Given the table below representing the number of hours of television nine Math II class students watched the night before a big test on
triangles
along with the grades they each earned on that test.
[tex]\begin{center}
\begin{tabular}
{|c|c|}
Hours Spent Watching TV & Grade on Test (out of 100) \\ [1ex]
4 & 71 \\
2 & 81 \\
4 & 62 \\
1 & 86 \\
3 & 77 \\
1 & 93 \\
2 & 84 \\
3 & 80 \\
2 & 85
\end{tabular}
\end{center}[/tex]
Let the number the number of hours of television each of the students watched the night before the test be x while the grades they each earned on that test be y.
We use the following table to find the equation of the line of best fit of the regression analysis of the data.

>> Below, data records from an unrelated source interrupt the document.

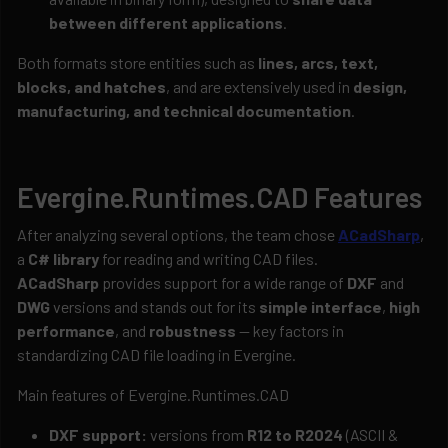
between different applications
.
Both formats store entities such as
lines, arcs, text,
blocks, and hatches
, and are extensively used in
design,
manufacturing, and technical documentation
.
Evergine.Runtimes.CAD Features
After analyzing several options, the team chose
ACadSharp
,
a
C# library
for reading and writing CAD files.
ACadSharp
provides support for a wide range of
DXF
and
DWG
versions and stands out for its
simple interface
,
high
performance
, and
robustness
— key factors in
standardizing CAD file loading in Evergine.
Main features of Evergine.Runtimes.CAD
DXF support:
versions from
R12 to R2024
(ASCII &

[tex]\begin{center} \begin{tabular} {|c|c|c|c|} x & y & x^2 & xy \\ [1ex] 4 & 71 & 16 & 284 \\ 2 & 81 & 4 & 162 \\ 4 & 62 & 16 & 248 \\ 1 & 86 & 1 & 86 \\ 3 & 77 & 9 & 231 \\ 1 & 93 & 1 & 93 \\ 2 & 84 & 4 & 168 \\ 3 & 80 & 9 & 240 \\ 2 & 85 & 4 & 170 \\ [1ex]\Sigma x=22 & \Sigma y=719 & \Sigma x^2=64 & \Sigma xy=1,682 \end{tabular} \end{center}[/tex]

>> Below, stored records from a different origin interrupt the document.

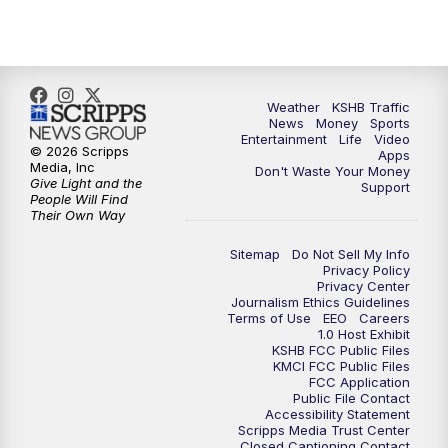
Weather
KSHB Traffic
News
Money
Sports
Entertainment
Life
Video
© 2026 Scripps
Apps
Media, Inc
Don't Waste Your Money
Give Light and the
Support
People Will Find
Their Own Way
Sitemap
Do Not Sell My Info
Privacy Policy
Privacy Center
Journalism Ethics Guidelines
Terms of Use
EEO
Careers
1.0 Host Exhibit
KSHB FCC Public Files
KMCI FCC Public Files
FCC Application
Public File Contact
Accessibility Statement
Scripps Media Trust Center
Closed Captioning Contact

Recall that the equation of the line of best fit of a regression analysis is given by
[tex]y=a+bx[/tex]
where:
[tex]a= \frac{(\Sigma y)(\Sigma x^2)-(\Sigma x)(\Sigma xy)}{n(\Sigma x^2)-(\Sigma x)^2} [/tex]
and
[tex]b= \frac{n(\Sigma xy)-(\Sigma x)(\Sigma y)}{n(\Sigma x^2)-(\Sigma x)^2} [/tex]
[tex]y=\frac{(719)(64)-(22)(1,682)}{9(64)-(22)^2}+\frac{9(1,682)-(22)(719)}{9(64)-(22)^2}x \\ \\ = \frac{46,016-37,004}{576-484} + \frac{15,138-15,818}{576-484} x \\ \\ = \frac{9,012}{92} + \frac{-680}{92} x \\ \\ =97.95-7.391x[/tex]
Thus, the equation of the line of best fit is given by y = 97.95 - 7.391x
A student that watched 1.5 hours of TV will have a score given by
y = 97.95 - 7.391(1.5) = 97.95 - 11.0865 = 86.8635
Therefore, a student’s score if he/she watched 1.5 hours of TV to the nearest whole number is 87.